To clarify, I'm currently running RIP, but did have OSPF running and could not get it replicating routes.

Hi,

ok so you can't ping from spoke to spoke which seems normal as you have no static mapping for the the other spoke on each one pointing to the hub.

either add this static mapping or just configure a static route on each spoke pointing to other spoke subnet.

R2

interface Serial0/0

ip address 200.0.0.2 255.255.255.252

encapsulation frame-relay

clock rate 2000000

frame-relay map ip 200.0.0.1 202 broadcast

frame-relay map ip 200.0.1.1 202

R3

interface Serial0/0

ip address 200.0.1.2 255.255.255.252

encapsulation frame-relay

clock rate 2000000

frame-relay map ip 200.0.1.1 606 broadcast

frame-relay map ip 200.0.0.2 606

or

R2

ip route 200.0.1.0 255.255.255.252 200.0.0.1

interface Serial0/0

ip address 200.0.0.2 255.255.255.252

encapsulation frame-relay

clock rate 2000000

frame-relay map ip 200.0.0.1 202 broadcast

R3

ip route 200.0.0.0 255.255.255.252 200.0.1.1

interface Serial0/0

ip address 200.0.1.2 255.255.255.252

encapsulation frame-relay

clock rate 2000000

frame-relay map ip 200.0.1.1 606 broadcast

Regards.

Alain

Hi,

ok so you can't ping from spoke to spoke which seems normal as you have no static mapping for the the other spoke on each one pointing to the hub.

either add this static mapping or just configure a static route on each spoke pointing to other spoke subnet.

R2

interface Serial0/0

ip address 200.0.0.2 255.255.255.252

encapsulation frame-relay

clock rate 2000000

frame-relay map ip 200.0.0.1 202 broadcast

frame-relay map ip 200.0.1.1 202

R3

interface Serial0/0

ip address 200.0.1.2 255.255.255.252

encapsulation frame-relay

clock rate 2000000

frame-relay map ip 200.0.1.1 606 broadcast

frame-relay map ip 200.0.0.2 606

or

R2

ip route 200.0.1.0 255.255.255.252 200.0.0.1

interface Serial0/0

ip address 200.0.0.2 255.255.255.252

encapsulation frame-relay

clock rate 2000000

frame-relay map ip 200.0.0.1 202 broadcast

R3

ip route 200.0.0.0 255.255.255.252 200.0.1.1

interface Serial0/0

ip address 200.0.1.2 255.255.255.252

encapsulation frame-relay

clock rate 2000000

frame-relay map ip 200.0.1.1 606 broadcast

Regards.

Alain

Hello,

I understand that this should work,. It's almost like adding a static route.
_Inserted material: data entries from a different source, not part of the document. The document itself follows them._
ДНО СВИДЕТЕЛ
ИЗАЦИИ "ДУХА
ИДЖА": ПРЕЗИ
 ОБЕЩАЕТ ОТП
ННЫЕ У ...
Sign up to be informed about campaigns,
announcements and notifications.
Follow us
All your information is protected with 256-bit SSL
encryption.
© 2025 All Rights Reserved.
This is me trying to run a routing protocol that will tell R2 to use R1 to get to R3. This lab is me trying to mix differnt frame-relay commands to try to see if they will work.

Hi Alain,

This is indeed a CCIE-style combination of different OSPF settings, trying to get it working

- change the hello-interval on hub to reflect the setting on the spokes ( 30-120)

Yes. That would make the OSPF use the same timers, one of the mandatory steps in establishing an adjacency.
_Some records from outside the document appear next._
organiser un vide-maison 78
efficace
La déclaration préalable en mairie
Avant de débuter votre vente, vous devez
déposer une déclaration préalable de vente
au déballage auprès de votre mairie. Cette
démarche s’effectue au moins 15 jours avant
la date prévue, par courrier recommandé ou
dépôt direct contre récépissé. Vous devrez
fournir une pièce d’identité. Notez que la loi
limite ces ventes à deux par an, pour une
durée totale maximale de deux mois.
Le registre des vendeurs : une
- and of course put the priority to zero on the spokes so they are not elected DR/BDR

Not necessary in Mark's case because on the hub, he uses point-to-point subinterfaces, so this is not really a multiaccess network.

- put a  neighbor command on  each spoke

Not necessary in Mark's case because the hub would be capable of successfully delivering its multicast packets to R2 and R3 thanks to the point-to-point subifs, and both R2 and R3 would learn about R1's IP address without needing to have this neighbor configured statically.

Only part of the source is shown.